Bern hops out of the car in front of the restaurant, and since we’re in New Brunswick, I find a parking spot eight miles away, guaranteeing we’ll walk off the food on the return trip. At Makedas, we share a sampler platter for two which features chicken in awaze sauce, beef seasoned in an Ethiopian herb reduction sauce and . . . well, the enormous plate held about a dozen substantial portions. Rather than use forks, you soak up the meat and vegetables with a spongy Injera Ethiopian bread. Rather ironic, I thought, that we didn’t bring Penelope to a restaurant where you’re supposed to eat with your hands.

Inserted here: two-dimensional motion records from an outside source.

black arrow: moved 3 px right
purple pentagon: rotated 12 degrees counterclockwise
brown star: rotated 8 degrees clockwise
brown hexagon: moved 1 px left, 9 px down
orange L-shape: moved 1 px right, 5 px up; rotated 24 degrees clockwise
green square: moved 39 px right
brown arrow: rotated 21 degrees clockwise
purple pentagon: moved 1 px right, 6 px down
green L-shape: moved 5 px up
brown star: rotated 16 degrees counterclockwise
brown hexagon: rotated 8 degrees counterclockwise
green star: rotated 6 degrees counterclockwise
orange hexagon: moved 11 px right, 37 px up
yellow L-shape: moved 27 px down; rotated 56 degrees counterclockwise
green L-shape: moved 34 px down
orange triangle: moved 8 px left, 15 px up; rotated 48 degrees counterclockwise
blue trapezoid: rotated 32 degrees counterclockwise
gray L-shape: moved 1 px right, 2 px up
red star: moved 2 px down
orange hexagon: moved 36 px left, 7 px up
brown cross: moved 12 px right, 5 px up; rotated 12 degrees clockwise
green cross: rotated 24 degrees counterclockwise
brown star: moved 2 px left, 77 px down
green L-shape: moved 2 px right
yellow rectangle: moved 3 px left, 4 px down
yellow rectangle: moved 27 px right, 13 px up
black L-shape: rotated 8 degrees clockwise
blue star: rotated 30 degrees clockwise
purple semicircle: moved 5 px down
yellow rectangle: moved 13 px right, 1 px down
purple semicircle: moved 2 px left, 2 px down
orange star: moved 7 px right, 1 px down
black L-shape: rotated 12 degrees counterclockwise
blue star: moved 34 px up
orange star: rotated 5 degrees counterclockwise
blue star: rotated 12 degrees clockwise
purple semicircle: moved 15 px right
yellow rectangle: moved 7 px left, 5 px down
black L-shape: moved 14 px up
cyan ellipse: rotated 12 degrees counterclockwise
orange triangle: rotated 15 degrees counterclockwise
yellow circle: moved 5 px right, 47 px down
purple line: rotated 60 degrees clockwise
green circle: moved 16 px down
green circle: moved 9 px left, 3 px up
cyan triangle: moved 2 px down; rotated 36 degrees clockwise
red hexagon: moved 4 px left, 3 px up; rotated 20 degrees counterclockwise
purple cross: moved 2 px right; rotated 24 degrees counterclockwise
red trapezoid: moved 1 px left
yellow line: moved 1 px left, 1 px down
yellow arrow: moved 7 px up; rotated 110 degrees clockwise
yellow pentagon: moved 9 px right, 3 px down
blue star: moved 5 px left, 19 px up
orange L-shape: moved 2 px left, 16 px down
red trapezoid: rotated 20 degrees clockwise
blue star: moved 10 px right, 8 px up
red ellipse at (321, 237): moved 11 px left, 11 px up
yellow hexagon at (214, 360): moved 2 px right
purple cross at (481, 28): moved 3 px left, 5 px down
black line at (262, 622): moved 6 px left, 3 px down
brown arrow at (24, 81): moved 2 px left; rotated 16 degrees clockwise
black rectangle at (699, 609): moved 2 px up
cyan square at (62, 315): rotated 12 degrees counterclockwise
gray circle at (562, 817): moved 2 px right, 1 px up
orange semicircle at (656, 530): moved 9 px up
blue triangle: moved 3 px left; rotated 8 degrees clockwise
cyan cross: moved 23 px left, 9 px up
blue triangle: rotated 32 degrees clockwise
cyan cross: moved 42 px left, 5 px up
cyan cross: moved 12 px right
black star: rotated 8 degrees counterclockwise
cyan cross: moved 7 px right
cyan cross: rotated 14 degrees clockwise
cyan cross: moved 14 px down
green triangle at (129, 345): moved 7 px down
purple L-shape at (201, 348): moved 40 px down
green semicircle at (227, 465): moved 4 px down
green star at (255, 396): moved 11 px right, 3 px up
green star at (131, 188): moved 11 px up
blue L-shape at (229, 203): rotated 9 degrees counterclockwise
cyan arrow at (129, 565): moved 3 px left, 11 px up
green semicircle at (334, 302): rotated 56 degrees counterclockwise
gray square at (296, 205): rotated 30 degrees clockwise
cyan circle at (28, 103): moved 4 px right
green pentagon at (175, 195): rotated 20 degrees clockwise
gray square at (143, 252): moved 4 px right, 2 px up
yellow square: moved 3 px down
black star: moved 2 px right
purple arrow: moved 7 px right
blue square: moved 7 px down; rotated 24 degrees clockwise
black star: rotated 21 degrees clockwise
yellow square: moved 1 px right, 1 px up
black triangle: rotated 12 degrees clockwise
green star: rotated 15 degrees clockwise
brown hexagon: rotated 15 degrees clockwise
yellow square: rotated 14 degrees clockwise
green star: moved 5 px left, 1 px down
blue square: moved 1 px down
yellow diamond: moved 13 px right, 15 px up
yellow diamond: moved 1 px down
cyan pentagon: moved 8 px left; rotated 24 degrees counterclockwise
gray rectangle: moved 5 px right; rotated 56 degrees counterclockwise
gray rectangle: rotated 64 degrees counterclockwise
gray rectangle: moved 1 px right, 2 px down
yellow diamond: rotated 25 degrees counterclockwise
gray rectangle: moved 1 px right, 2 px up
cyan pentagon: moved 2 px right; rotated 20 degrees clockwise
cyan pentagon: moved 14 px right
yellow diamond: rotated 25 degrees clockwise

Midway through the meal an R&B band starts performing. Between the music, the exotic food, the intimate setting and the candlelight that splashes delicately across Bern’s cheeks, the evening feels perfect. I’m radiating with a warm glow because I’ve realized that after 20 years, the same smile still takes my breath away. A relationship can brim years later with romance and passion — if you keep your ears and heart open, and your mind disentangled from the daily drudgery that creeps into life. I think that wards off the chill emptiness that shrouds too many marriages.

Penelope may not have eaten dinner with us, and we may have stopped discussing her early in our date, but she never leaves us. Her entrance into our lives made this dinner special. We treasure our time with our daughter, but now we treasure even more the moments just the two of us share. Each one of our dinner dates is now a special occasion.

So, as far as I’m concerned, Oscar Wilde can go stick it.